#### [Stored data entries]
--------------------------------------------------

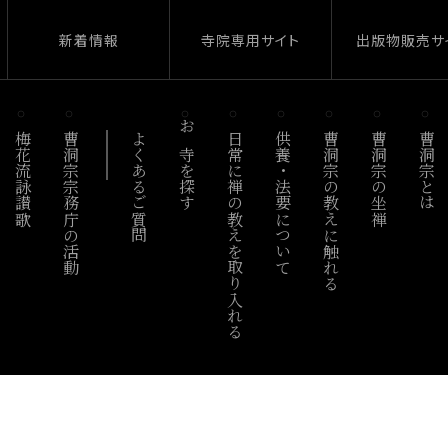
新着情報
寺院専用サイト
出版物販売サ
梅花流詠讃歌
曹洞宗宗務庁の活動
よくあるご質問
お寺を探す
日常に禅の教えを取り入れる
供養・法要について
曹洞宗の教えに触れる
曹洞宗の坐禅
曹洞宗とは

--------------------------------------------------

#### [WHAT IS REQUIRED]
Output the data exactly, pictures omitted.

#### [RESULT]
新着情報
寺院専用サイト
出版物販売サ
梅花流詠讃歌
曹洞宗宗務庁の活動
よくあるご質問
お寺を探す
日常に禅の教えを取り入れる
供養・法要について
曹洞宗の教えに触れる
曹洞宗の坐禅
曹洞宗とは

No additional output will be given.